Commentary in VTDIGGER, Friday, August 7th, 2020
In deciding how to vote in our August 11th primary election, many of us are faced with a dilemma.
It’s due to our widespread use of plurality voting in which the candidate or candidates with the highest vote totals, but not necessarily a majority of voter support, go on to the general election in November.
Do I vote for the candidate or candidates I like best, or should I narrow my option(s) to choose among only the candidate(s) I believe are most likely to be elected, so I don’t waste my vote? Our present way of voting in Vermont can and likely often does result in our electing candidates that a majority of us would not necessarily support, and this increases the political division and partisanship we see in our American politics today.
Unless choosing among only one of two candidates, we face this dilemma every time we vote, whether in the primary or general election for electing our US President and Vice President, US Senators and Representative, our Governor and all other state and local representatives. If I vote for my first choice, will I actually help elect my worst choice?
This dilemma applies across all parties in all elections. However, this year’s Democratic primary ballot in the Chittenden District to select among 13 candidates to fill 6 Vermont Senate seats provides an extreme example. Four current Senators are up for re-election and thus are better known to many voters. But there are many potentially well qualified alternatives in the race. If 100 percent of votes were equally divided among all 13, each candidate would receive less than 8 percent of the vote. This hardly indicates that a majority of voters would support any particular candidate. When the actual votes are counted, the 6 with the highest number of votes will go on to the general election in November. However, with so many candidates, it’s highly unlikely that any of the six will obtain a 50% majority of the vote. Most of the six winners will be nowhere near 50%.
Whether locally, statewide or nationally, our present plurality-based voting system works in ways that undermine, rather than strengthen, our democracy. It helps to elect leaders with a passionate but minority base of support, that a majority of voters might never approve of. As voter interest and participation drops in elections, it makes it easier for the passionate minority to win. It also provides incentive for the passionate minority to “game” the system to their advantage by, for example, limiting voter turnout by others who might vote differently.

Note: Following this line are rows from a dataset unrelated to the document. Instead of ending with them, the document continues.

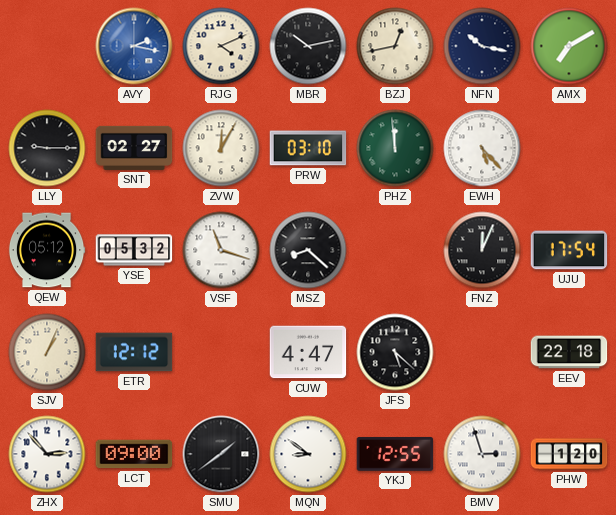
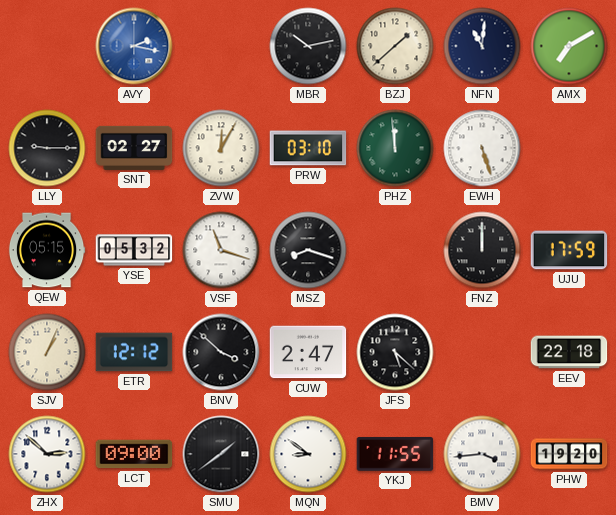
RJG: 4:11 -> none
BZJ: 12:43 -> 1:38
NFN: 10:17 -> 11:01
EWH: 5:23 -> 5:27
QEW: 05:12 -> 05:15
MSZ: 8:22 -> 8:18
FNZ: 12:04 -> 12:00
UJU: 17:54 -> 17:59
BNV: none -> 3:52
CUW: 4:47 -> 2:47
ZHX: 2:53 -> 2:52
YKJ: 12:55 -> 11:55
BMV: 2:57 -> 3:44
PHW: 1:20 -> 19:20
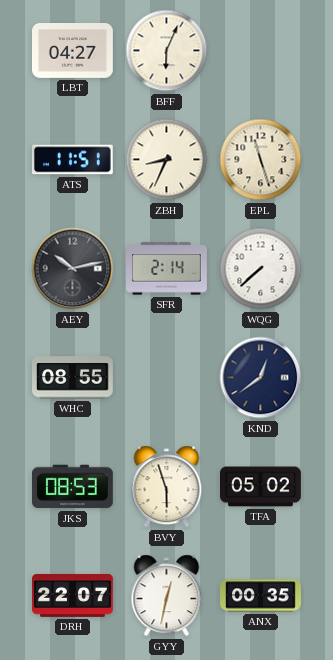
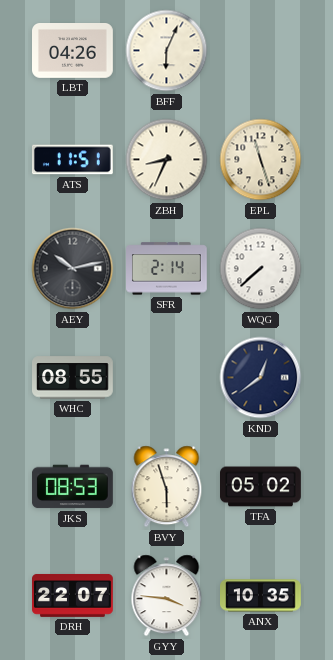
LBT: 04:27 -> 04:26
GYY: 12:32 -> 3:46
ANX: 00:35 -> 10:35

This system of electing our representatives with a plurality rather than a majority of votes is one, though not the only, big reason our country is so ideologically divided and our federal political system has become so widely viewed as dysfunctional. It doesn’t have to be this way.
We can and should instead strengthen our democracy by adopting a method of voting that ensures that each of the candidates we ultimately select, regardless of party or ideology, has a majority of all voters in support. This can easily be done in an election by using ranked choice voting. This popular electoral system allows voters to rank candidates by preference, meaning they can submit ballots that list not only their first-choice candidate for a position, but also their second, third and so on.
The candidate with the majority (more than 50%) of first-choice votes wins outright. If no candidate gets a majority of first-choice votes, then it triggers a new counting process. The candidate who did the worst is eliminated, and that candidate’s voters’ ballots are redistributed to their second-choice pick. In other words, if you ranked a losing candidate as your first choice, and the candidate is eliminated, then your vote still counts: it just moves to your second-choice candidate. That process continues until there is a candidate who has the majority of votes.
At a time of great national political division and discord, it’s time to strengthen our democracy in a wide variety of ways to better serve our broad public interests. Adopting ranked choice voting is an important first step.